Wolfgang Amadeus Mozart (1756-1791)
Piano Concerto No.15 in B flat major, K450 (1784)
Piano Concerto No.20 in D minor, K466 (1785)
Arturo Benedetti Michelangeli (piano)
Sinfonieorchester des Süddeutschen Rundfunks/Anton von Bavier
rec. 11 July 1956, Ludwigsburg Festival
SWR Classic SWR19129CD [53]
These are well-known examples of Michelangeli’s art, first released on ICA Classics (ICAC5103) in which form they were reviewed here by Ralph Moore a decade ago. Here they are again, released by SWR and using the original SWR tapes, on the principle of what-goes-around-comes-around. In terms of classical music this generally means labels let ten years go by and then release their own version.
I’m happy to endorse RM’s view on these concertos. They were made when Michelangeli was at his most communicative and enshrine numerous examples of his ripe chording and his athletic treble playing. True, the mono sound though good for the time is still rather boxy – I’ve not heard the ICA Classics transfer – and Michelangeli’s piano tone, at least as caught by the microphones, is a touch clangy, but this is largely incidental. This is a two-concerto live festival performance, after all, and you accept the warts.
K450 is played with tremendous reserves of brio and character, not least its first movement cadenza, and though there’s distortion during Michelangeli’s first entry in the Andante it passes quickly, allowing one to savour his direct, masculine playing. The finale is drolly dispatched and whilst the mono recording inevitably limits orchestral response, it’s clear that there’s a solid rapport between soloist and conductor, Anton von Bavier, as SWR has it, or Antoine de Bavier as ICA has it. As Beecham famously said to Thibaud: ‘Jacques, take your pick.’
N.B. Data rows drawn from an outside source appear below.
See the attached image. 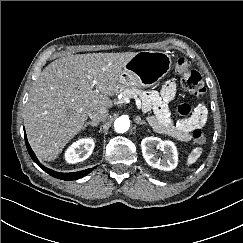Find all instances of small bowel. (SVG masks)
<instances>
[{
	"label": "small bowel",
	"instance_id": "obj_1",
	"mask_svg": "<svg viewBox=\"0 0 243 243\" xmlns=\"http://www.w3.org/2000/svg\"><path fill=\"white\" fill-rule=\"evenodd\" d=\"M175 94V81H168L159 93L150 92L146 95V104L152 107L155 112L151 122L158 132L181 141H189L191 140V131L204 125L207 118V108L204 104H199L195 107L191 117L174 123L167 103L174 98Z\"/></svg>",
	"mask_w": 243,
	"mask_h": 243
}]
</instances>
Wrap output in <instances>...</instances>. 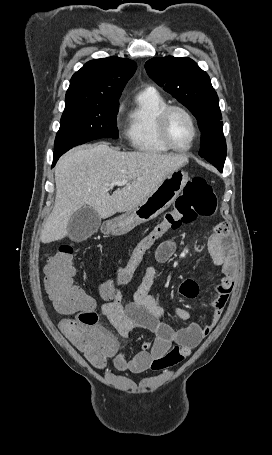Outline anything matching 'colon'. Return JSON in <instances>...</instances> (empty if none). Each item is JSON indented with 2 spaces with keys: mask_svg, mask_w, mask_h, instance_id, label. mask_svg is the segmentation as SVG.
<instances>
[{
  "mask_svg": "<svg viewBox=\"0 0 272 455\" xmlns=\"http://www.w3.org/2000/svg\"><path fill=\"white\" fill-rule=\"evenodd\" d=\"M216 208V196L208 181L203 177L190 179L173 209L166 211L162 220L138 241L126 262L117 268L113 280L101 286V297L110 299L116 286L133 283L146 251L168 231L176 230L199 216H211ZM73 259L74 249L70 245L60 246L44 268V287L55 309L67 316L60 324L62 332L93 366L101 368L115 350L116 341L96 327L94 300L73 281Z\"/></svg>",
  "mask_w": 272,
  "mask_h": 455,
  "instance_id": "obj_1",
  "label": "colon"
}]
</instances>
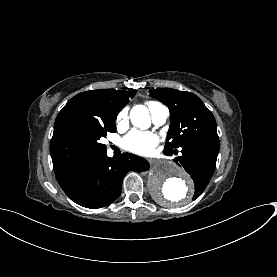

Michelangeli plays K466 especially well. There are a number of other surviving performances, such as the Stuttgart one from 1967 on Music & Arts, but I don’t think it’s superior to this one. Here we have a full reservoir of Michelangeli’s talents to encounter, his hands finely balanced, runs elegantly insouciant. There are some excusable orchestral infelicities – the wind tuning in the slow movement in particular – but the communicative esprit can’t be denied. In the finale Michelangeli’s bass is strongly defined and he avoids any temptation to fashion porcelain sonorities. On the contrary, this is vivid, commanding pianism.
So, it’s welcome back to this Mozartian brace and if you missed the earlier incarnation you can buy this one secure in the knowledge that it enshrines Michelangeli at his most engaging, lively and human.